Areas once renowned for their restaurants have been replaced by informal food streets, comprising a mile-long stretch of fast food and BBQ restaurants.
In Clifton, Roadside Café serves up a trussed up version of the traditional bun kebab, just two minutes away from the area’s most popular vendor—Tipu Burger. There’s nearly an Rs 100 difference between the two dishes.
Despite this, Roadside Café stands out in the area for its relatively cheap prices. While a cup of tea or coffee costs over `100 in most cafés, Roadside still serves it for half the price and offers free refills of tea. Its customers reflect a mix of Karachiites. H M Naqvi, the author of Home Boy, which won the DSC Prize for South Asian Literature at the Jaipur Literature Festival in 2011, was often spotted at the café prior to his novel’s publication, a laptop cable sneaking across the floor to his seat. Supermodels gingerly pick at food amid groups of young students and teenagers sitting for hours chatting over shisha. The music selections reflect its customer base: a continuous stream of the latest releases from Coke Studio, qawwalis by Abida Parveen and Nusrat Ali Khan and 1980s pop songs by Nazia Hassan of “Aap Jaisa Koi” fame.

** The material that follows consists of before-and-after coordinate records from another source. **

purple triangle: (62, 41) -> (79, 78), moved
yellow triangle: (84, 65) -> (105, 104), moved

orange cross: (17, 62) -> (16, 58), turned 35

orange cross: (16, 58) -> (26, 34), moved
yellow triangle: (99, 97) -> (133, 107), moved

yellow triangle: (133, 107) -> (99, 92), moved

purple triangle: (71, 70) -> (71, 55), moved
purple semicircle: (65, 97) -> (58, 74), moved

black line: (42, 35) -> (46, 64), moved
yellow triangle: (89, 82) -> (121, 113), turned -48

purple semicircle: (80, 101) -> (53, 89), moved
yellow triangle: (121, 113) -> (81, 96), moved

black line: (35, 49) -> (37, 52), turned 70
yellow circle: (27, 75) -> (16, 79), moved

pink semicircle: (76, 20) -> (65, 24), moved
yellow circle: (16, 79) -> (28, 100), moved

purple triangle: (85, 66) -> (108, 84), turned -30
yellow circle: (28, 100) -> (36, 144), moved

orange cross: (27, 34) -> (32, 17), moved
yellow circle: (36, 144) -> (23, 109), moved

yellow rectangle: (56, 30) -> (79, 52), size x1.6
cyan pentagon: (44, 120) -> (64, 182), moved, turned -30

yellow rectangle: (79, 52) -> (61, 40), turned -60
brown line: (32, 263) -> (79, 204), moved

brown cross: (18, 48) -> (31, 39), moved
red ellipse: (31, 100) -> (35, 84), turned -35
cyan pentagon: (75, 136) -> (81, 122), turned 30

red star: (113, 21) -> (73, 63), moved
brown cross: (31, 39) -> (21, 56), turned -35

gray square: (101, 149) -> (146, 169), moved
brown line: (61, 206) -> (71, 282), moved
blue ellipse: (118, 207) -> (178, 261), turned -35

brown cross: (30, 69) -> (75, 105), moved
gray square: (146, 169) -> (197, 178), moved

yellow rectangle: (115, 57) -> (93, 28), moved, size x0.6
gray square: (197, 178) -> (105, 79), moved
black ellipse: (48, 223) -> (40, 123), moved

Sibte Sajjad, who opened Roadside Café with his partners in 2008, says that it has not just made a mark in the area, but in the city. “It’s a hangout spot. Any gora (foreigner) who is visiting, their friends bring them here.”

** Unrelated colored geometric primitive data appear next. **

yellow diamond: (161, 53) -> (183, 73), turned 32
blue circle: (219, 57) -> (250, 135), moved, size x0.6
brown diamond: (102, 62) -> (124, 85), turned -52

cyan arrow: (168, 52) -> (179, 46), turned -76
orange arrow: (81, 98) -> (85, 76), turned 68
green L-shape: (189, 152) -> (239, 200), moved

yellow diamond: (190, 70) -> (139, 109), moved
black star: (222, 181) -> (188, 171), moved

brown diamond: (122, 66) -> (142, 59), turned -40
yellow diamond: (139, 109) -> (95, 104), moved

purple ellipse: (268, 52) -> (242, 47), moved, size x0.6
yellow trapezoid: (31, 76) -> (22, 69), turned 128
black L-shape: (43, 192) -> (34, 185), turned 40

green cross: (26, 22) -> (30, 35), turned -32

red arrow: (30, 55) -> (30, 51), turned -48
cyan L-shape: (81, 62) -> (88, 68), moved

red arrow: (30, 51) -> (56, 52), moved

The reason it has that status, Sajjad says, is because of its treatment of customers. “We don’t clear out the tables the minute the bill is presented. It’s not one of the places where you dress up, eat and then ship out.”
But food and films aren’t the only option for Karachiites. While Karachi has had a long tradition of theatre, the quality of plays staged in the country stagnated in the late 1990s and early 2000s. Urdu theatre plays, which relied on a mix of ribald comedy and dance sequences, continued to thrive even though there have been consistent calls to curtail them because critics allege that they are “vulgar”.
But highbrow productions landed on the city’s cultural calendar after the National Academy of Performing Arts (NAPA) opened up in Karachi. While its theatre company’s productions often include translations of popular English plays, it has also branched out into original productions.
According to the academy’s Zain Ahmed, it has had a “huge impact” on the theatre scene in Karachi.
“In 2008 there was no real theatre culture,” Ahmed, who manages special projects at the academy, said in an e-mail interview. “The theatre hall at the Arts Council would remain empty most of the time and would only be open for student performances by NAPA. Then in 2008 NAPA started the NAPA Repertory Theatre. In our first year we performed 6 plays for 10 nights each. Suddenly theatre was an option in the city.”